The questions is what could be the solution going forward, which is going to be a huge change anyway. I do not see a way out of this with our current architectures.

Neither block ciphers, nor stream ciphers, nor common public key algorithms (RSA, Ed25519) need or even profit from this. They just need fast access to the register-register math, maybe loop sequentially through all members of a fixed sized array a fixed number of times. The only thing those implementing such algorithms would probably like having is a few kiB of safe to access scratchpad memory for code and data. On entry to the crypto code copy the code and data there, enable a constant time mode for compute instructions and run the algorithm at full speed without worrying.
Should we make a petition for apple to make lockdown-like mode that disables speculative execution? I'll sign up for that.
From the gofetch website, apple has already done this for m3 chips.
Speculation is required to get even close to the single-thread throughput expected of any modern CPU for anything worth running on a general purpose CPU. The problem is that there is no formal specified model to reason over side-channels not even just for timing side-channels. Most ISAs doesn't specify the time it takes execute instructions.

Lets assume I multiply two 64bit numbers. The CPU could just do it the same way every time and the worst-case has 4 cycles latency. It may also track if one of the factors is zero and dynamically replace the multiplication with a zeroing idiom that "executes" in 0 cycles when the scheduler learns that that either input is zero as an extreme example.

Less radical it could track if the upper halves of registers are zero to fast-path smaller multiplications (e.g. 32bit x 32bit -> 64bit) and shave off a cycle. IIRC some PowerPC chips did that, but for the second argument only. The ISA allowed it.

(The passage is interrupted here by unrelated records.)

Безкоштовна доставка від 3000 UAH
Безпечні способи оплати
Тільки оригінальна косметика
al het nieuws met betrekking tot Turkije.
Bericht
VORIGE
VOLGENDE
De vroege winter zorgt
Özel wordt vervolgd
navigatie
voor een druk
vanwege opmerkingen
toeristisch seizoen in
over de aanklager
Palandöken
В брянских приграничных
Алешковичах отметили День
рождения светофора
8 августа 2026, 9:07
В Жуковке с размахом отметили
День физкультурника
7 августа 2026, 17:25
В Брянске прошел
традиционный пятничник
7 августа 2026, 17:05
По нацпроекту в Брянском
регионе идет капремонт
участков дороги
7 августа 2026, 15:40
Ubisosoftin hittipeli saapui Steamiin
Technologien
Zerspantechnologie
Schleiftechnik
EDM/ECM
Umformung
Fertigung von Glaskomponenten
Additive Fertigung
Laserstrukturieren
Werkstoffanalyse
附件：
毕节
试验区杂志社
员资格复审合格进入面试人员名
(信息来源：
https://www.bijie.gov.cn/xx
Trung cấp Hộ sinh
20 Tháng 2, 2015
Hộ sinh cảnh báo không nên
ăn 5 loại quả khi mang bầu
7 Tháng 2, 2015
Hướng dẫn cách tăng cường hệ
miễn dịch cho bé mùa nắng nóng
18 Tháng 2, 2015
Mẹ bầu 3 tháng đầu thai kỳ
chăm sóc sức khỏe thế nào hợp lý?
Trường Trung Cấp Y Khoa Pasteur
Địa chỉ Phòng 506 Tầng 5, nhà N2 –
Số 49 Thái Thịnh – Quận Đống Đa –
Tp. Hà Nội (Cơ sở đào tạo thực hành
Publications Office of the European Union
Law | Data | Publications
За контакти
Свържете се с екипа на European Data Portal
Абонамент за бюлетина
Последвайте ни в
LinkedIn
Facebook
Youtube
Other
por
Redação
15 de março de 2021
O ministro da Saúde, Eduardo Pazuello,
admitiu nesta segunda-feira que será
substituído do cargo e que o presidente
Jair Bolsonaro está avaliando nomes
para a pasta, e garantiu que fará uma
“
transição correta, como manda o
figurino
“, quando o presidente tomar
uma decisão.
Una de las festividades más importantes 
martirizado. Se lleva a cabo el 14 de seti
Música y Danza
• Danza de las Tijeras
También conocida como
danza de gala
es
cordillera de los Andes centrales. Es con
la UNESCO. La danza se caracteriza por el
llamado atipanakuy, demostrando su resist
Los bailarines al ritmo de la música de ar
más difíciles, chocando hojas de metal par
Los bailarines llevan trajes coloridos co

A realistic example are CPUs with data-dependent latency shift/rotate instructions. What do you do if an ISA doesn't specify if shift/rotate is constant time, but every implementation of it so far did it in constant time? Do you slowly emulate it out of paranoia that a future implementation may have variable latency? An other real-world example of this would be FPUs that have higher latency for denormalised numbers its just not relevant to (most) cryptographic algorithms.

How the fuck are you supposed to build anything secure, useful, and fast enough from that?

Isn’t the issue more akin to use after free? If the instructions and memory were wiped on prediction path failure wouldn’t that help?
nope. the side effects (which can be access times in case of non-failure, or voltage changes, or or or...) would still happen
This isn't speculative execution.

EDIT: The downvotes make no sense. What this bug has in common with Spectre is that it has to do with cache timing. But in Spectre, the cache is affected by speculative execution; with "GoFetch", it's the pre-fetcher pre-fetching things which look like memory addresses. Pre-fetching is not speculative execution.

Unless the comment was edited, the person you are responded to did not use the phrase "speculative execution"
You're right, it says speculation. I read it as speculative execution, I have never ever heard the term "speculation" applied to prefetching...

But if they did mean to include pre-fetching in "speculation" then I retract my comment

Perhaps we should do the crypto in constant time, and run all other applications using homomorphic encryption?
FHE is unusably slow even for the simplest operations, and there is no reason to be sure it will ever be fast enough for any normal computing.
Disabling all hardware optimizations becomes an option long before homomorphic encryption becomes an option, performance-wise.